▸ **Activity**
Find every line of the records that has "title" and return it.

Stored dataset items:
::::::::
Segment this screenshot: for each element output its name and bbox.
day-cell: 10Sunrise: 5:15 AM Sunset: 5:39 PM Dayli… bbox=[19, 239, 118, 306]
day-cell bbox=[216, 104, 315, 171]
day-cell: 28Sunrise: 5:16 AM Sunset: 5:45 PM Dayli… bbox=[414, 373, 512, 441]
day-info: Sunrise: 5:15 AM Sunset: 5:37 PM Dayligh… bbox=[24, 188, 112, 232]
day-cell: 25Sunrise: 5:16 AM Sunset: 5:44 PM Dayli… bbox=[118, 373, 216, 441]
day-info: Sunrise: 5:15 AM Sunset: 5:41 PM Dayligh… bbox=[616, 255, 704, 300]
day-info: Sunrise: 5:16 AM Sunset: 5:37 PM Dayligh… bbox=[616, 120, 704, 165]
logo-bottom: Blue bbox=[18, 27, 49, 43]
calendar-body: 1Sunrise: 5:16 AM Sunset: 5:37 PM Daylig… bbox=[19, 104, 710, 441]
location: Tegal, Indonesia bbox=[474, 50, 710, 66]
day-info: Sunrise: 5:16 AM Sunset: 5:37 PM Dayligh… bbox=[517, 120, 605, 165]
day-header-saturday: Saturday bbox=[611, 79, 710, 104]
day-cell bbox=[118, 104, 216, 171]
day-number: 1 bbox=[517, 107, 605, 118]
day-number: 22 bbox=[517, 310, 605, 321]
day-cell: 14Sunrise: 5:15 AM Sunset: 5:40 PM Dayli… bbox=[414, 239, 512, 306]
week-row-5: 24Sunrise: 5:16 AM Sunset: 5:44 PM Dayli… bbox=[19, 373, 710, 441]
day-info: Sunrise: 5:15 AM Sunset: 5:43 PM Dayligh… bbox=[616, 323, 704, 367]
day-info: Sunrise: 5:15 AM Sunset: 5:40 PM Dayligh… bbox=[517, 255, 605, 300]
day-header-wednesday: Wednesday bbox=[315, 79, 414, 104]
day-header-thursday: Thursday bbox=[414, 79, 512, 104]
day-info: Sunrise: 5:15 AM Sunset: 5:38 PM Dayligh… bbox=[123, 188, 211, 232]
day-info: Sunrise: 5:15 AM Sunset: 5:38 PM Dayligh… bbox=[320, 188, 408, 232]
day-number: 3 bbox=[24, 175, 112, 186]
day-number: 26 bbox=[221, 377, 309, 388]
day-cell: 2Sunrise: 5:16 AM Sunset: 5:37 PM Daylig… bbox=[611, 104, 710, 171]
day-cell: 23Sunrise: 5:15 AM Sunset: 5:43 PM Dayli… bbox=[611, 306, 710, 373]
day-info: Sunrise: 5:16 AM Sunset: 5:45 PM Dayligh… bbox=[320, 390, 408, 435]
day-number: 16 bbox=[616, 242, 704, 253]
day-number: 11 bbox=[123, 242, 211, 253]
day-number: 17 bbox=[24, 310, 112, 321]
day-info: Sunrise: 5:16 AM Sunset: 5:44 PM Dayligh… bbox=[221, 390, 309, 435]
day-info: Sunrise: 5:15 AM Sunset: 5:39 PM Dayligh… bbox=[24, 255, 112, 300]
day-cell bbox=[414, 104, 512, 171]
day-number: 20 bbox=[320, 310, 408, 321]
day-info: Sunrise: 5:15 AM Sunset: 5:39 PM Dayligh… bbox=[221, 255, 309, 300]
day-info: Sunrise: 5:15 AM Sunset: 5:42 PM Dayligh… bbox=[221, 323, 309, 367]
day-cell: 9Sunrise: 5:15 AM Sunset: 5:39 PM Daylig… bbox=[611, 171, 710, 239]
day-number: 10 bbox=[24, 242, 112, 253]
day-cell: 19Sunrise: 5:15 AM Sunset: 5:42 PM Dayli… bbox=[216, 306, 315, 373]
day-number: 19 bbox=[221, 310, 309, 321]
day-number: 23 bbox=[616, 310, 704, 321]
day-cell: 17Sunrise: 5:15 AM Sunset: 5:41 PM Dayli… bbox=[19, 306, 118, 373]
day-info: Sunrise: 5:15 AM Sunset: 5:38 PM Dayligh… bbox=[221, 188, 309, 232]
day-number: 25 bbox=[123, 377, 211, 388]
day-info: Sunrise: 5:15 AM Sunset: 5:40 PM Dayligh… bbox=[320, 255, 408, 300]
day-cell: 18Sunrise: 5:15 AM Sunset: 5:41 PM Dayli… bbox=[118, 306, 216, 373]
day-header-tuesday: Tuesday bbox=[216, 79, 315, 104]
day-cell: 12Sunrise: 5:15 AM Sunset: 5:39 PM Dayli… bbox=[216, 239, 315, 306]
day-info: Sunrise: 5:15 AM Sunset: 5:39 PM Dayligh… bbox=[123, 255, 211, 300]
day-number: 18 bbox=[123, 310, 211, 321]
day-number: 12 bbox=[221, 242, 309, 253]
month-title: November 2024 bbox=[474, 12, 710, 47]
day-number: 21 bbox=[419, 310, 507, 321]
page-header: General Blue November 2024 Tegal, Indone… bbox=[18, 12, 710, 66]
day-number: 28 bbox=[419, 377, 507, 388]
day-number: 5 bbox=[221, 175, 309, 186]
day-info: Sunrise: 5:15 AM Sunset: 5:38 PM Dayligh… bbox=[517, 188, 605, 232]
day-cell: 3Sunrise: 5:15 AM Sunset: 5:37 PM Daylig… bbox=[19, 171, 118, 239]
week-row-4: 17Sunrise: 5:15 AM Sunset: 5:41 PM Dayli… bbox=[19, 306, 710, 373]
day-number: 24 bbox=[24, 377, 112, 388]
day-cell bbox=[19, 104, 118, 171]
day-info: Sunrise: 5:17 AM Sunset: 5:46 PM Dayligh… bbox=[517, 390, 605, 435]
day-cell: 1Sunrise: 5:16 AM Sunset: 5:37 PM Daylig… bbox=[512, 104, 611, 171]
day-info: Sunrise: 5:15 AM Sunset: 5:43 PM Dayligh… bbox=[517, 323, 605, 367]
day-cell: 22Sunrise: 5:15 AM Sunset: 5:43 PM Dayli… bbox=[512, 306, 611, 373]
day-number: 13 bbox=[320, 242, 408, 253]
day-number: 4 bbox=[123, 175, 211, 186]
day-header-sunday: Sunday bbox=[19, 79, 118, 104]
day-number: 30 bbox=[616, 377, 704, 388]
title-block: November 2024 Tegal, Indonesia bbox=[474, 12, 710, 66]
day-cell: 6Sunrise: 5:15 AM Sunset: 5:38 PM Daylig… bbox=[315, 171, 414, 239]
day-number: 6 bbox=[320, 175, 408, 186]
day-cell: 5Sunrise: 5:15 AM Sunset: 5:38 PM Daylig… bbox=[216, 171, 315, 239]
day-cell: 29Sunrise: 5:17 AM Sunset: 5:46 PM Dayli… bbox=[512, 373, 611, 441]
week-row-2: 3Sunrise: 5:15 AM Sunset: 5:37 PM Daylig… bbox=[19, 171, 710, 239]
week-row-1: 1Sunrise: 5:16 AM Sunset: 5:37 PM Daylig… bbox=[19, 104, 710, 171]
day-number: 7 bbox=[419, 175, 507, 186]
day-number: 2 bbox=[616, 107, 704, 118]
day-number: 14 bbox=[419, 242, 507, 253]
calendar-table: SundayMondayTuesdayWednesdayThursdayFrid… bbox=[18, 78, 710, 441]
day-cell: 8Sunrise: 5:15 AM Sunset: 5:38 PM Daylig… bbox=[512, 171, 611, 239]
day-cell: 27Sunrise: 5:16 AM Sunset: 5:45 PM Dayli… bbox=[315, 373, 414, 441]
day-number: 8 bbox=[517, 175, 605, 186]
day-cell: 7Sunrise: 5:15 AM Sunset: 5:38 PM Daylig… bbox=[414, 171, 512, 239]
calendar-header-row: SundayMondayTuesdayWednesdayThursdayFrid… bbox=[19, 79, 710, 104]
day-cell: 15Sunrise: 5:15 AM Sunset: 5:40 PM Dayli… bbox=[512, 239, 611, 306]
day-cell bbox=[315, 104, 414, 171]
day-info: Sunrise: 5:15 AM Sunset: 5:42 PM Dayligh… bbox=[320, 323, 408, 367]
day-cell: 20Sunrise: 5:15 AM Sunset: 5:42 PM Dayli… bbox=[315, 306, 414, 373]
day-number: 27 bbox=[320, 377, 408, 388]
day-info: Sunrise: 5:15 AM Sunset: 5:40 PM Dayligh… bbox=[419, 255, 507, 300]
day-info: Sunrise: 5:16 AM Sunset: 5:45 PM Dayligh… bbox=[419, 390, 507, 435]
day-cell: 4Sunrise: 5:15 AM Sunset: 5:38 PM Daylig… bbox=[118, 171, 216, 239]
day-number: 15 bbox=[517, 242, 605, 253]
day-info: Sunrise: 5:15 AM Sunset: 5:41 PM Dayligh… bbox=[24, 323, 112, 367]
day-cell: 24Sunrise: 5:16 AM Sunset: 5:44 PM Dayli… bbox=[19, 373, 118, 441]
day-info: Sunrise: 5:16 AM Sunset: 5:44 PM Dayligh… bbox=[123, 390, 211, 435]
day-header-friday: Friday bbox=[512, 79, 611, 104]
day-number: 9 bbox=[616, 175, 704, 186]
::::::::
▸ **Written answer**
month-title: November 2024 bbox=[474, 12, 710, 47]
title-block: November 2024 Tegal, Indonesia bbox=[474, 12, 710, 66]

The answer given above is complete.